I was invited to contribute to a round-table meeting to discuss Computational and Transformational Social Science which took place at the University of Oxford on Monday 18th February. In the background papers for the meeting I learned that the International Panel for the Review of the e-Science Programme, commissioned by the UK Research Councils in 2009, had reported that:
“Social science is on the verge of being transformed … in a way even more fundamental than research in the physical and life sciences”.
It continues in a similarly reasonable vein:
“… the ability to capture vast amounts of data on human interactions in a manner unimaginable from traditional survey data and related processes should, in the near term, transform social science research … (t)he impact of social science on both economic and social policy could be transformed as a result of new abilities to collect and analyse real-time data in far more granular fashion than from survey data.”
In this context, the participants were asked to comment (briefly!) on three questions:
- What is the state of the art in ‘transformative’ digital (social) research?
- Are there examples of transformative potential in the next few years?
- What are the special e-Infrastructural needs of the social science community to achieve that potential?
My first observation about these questions is that they are in the wrong order. Before anything else we need to think about examples where digital research can really start to make a difference. I would assert that such cases are abundant in the spatial domains with which TALISMAN concerns itself. For instance the challenge of monitoring individual movement patterns in real-time, of understanding and simulating the underlying behaviour, and translating this into benefit, such as in policy arenas relating to health, crime or transport.
In relation to the state of the art I am somewhat less sanguine. My notes read that ‘the academic sector is falling behind every day’ – think Tesco Clubcard, Oystercard, SmartSteps, even Twitter as data sets to which our community either lacks access or is in imminent danger of losing access. How do we stay competitive with the groups who own and control these data?

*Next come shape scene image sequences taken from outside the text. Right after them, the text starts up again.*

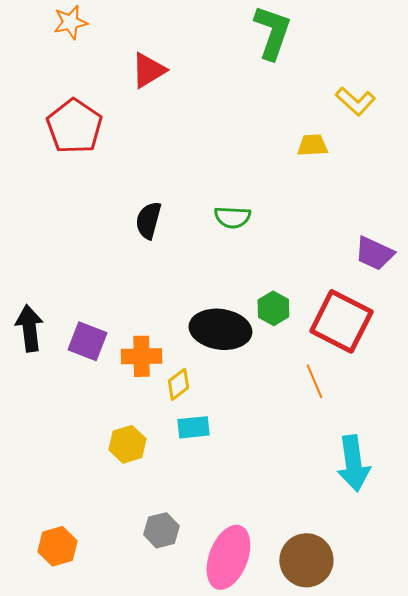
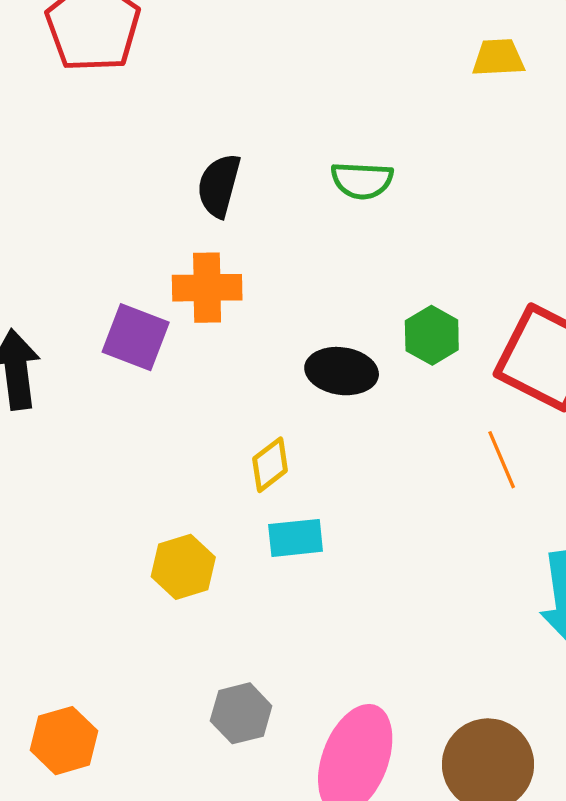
black ellipse: (220, 329) -> (342, 371), size x0.7
purple square: (87, 341) -> (136, 337), moved
orange cross: (141, 356) -> (207, 288), moved

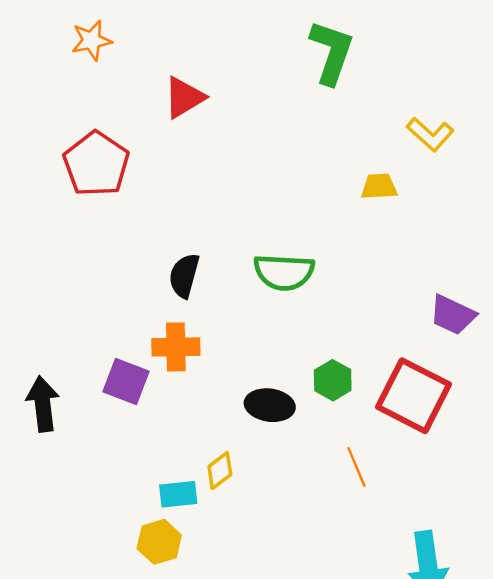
green semicircle: (362, 180) -> (284, 272), size x1.4
orange line: (502, 460) -> (356, 467), moved
cyan rectangle: (296, 538) -> (178, 494), moved

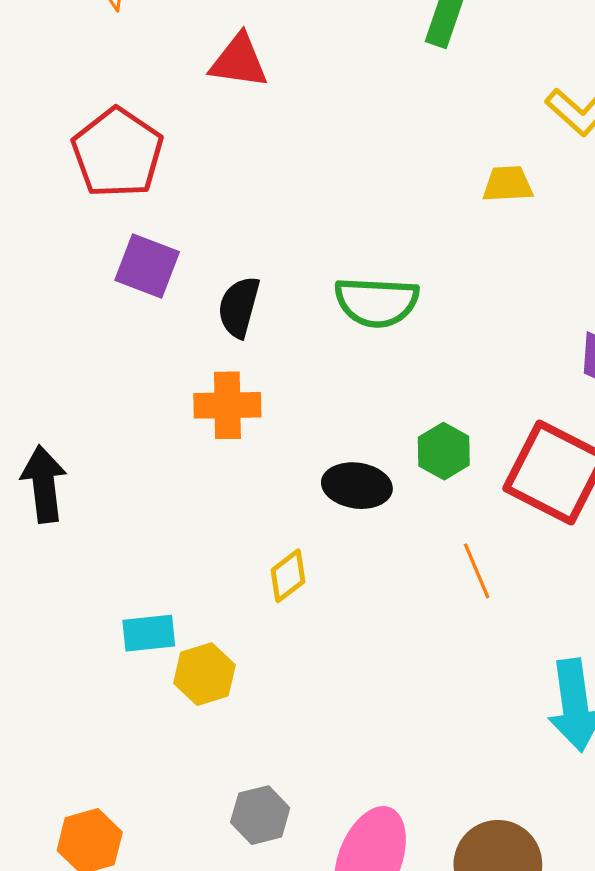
red triangle: (184, 97) -> (239, 61), turned 39
purple square: (126, 381) -> (147, 266), moved
cyan rectangle: (178, 494) -> (149, 633), moved

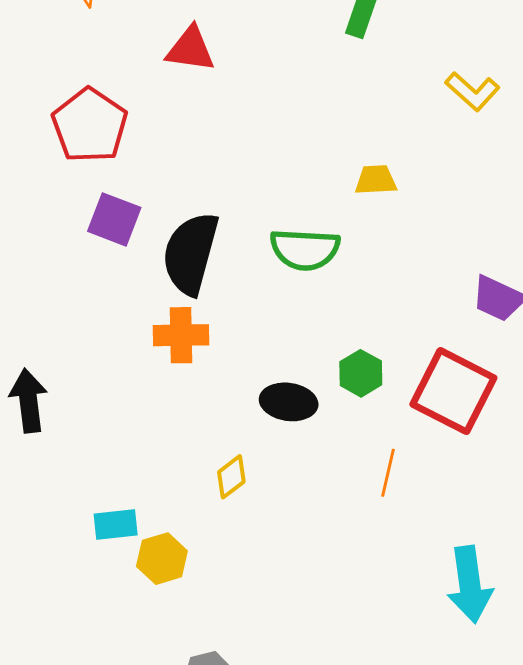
yellow trapezoid: (508, 184) -> (376, 180), moved
black semicircle: (239, 307) -> (191, 253), size x1.6
orange line: (477, 571) -> (388, 473), turned 36

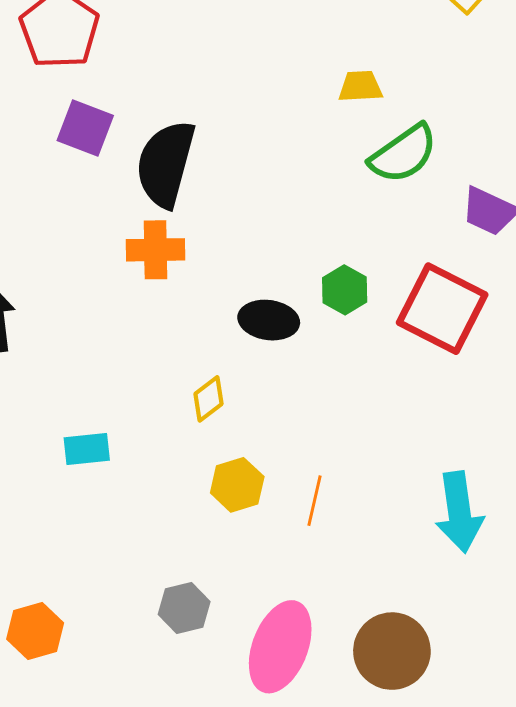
green semicircle: (305, 249) -> (403, 154), moved, turned -38
orange line: (388, 473) -> (315, 501), moved
yellow hexagon: (162, 559) -> (237, 485), moved

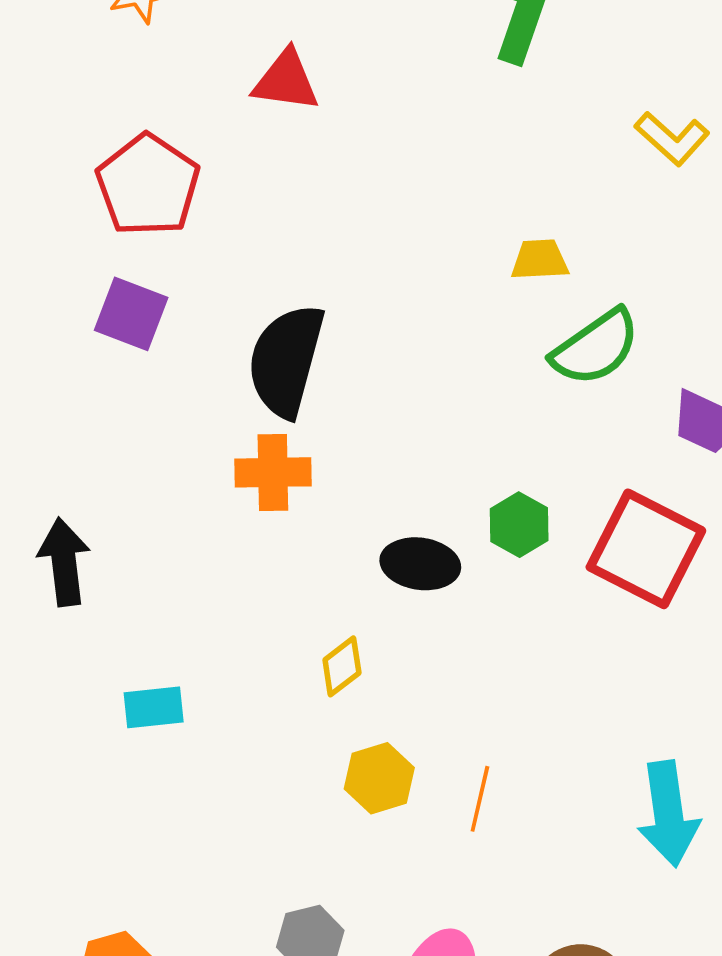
purple square: (85, 128) -> (131, 314), moved
cyan rectangle: (87, 449) -> (154, 707), moved

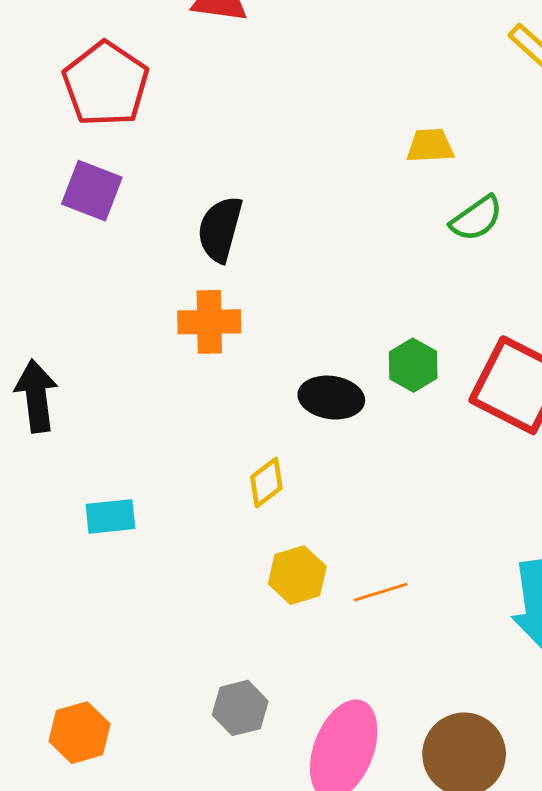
green semicircle: (596, 347) -> (476, 218), size x0.7
black semicircle: (286, 360) -> (220, 229), size x0.7
orange line: (480, 799) -> (381, 592), turned 60

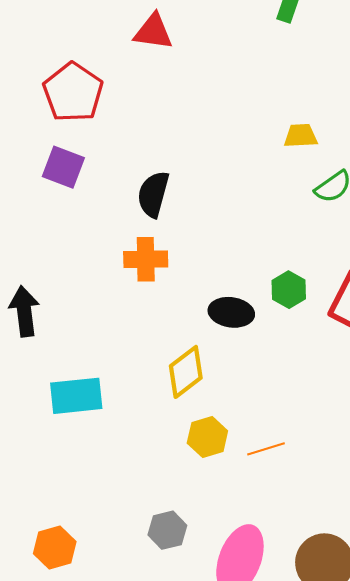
yellow diamond: (266, 482) -> (186, 372), size x1.5
cyan rectangle: (110, 516) -> (76, 396), size x1.5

In relation to current trends in funding I ask whether it is our destiny to become producers of the researchers but no longer of the research itself?
As regards e-Infrastructure, my views are if anything even more pessimistic. After N years of digital social research in the UK (where N>=10) are there really people who still believe that the provision of even more exaflops of computational capacity is key? While data infrastructure could be of some significance, the people issues remain fundamental here – how do we engage a bigger community in these crucial projects (and why have we failed so abjectly to date?), and how do we fire the imagination of the next generation of researchers to achieve more?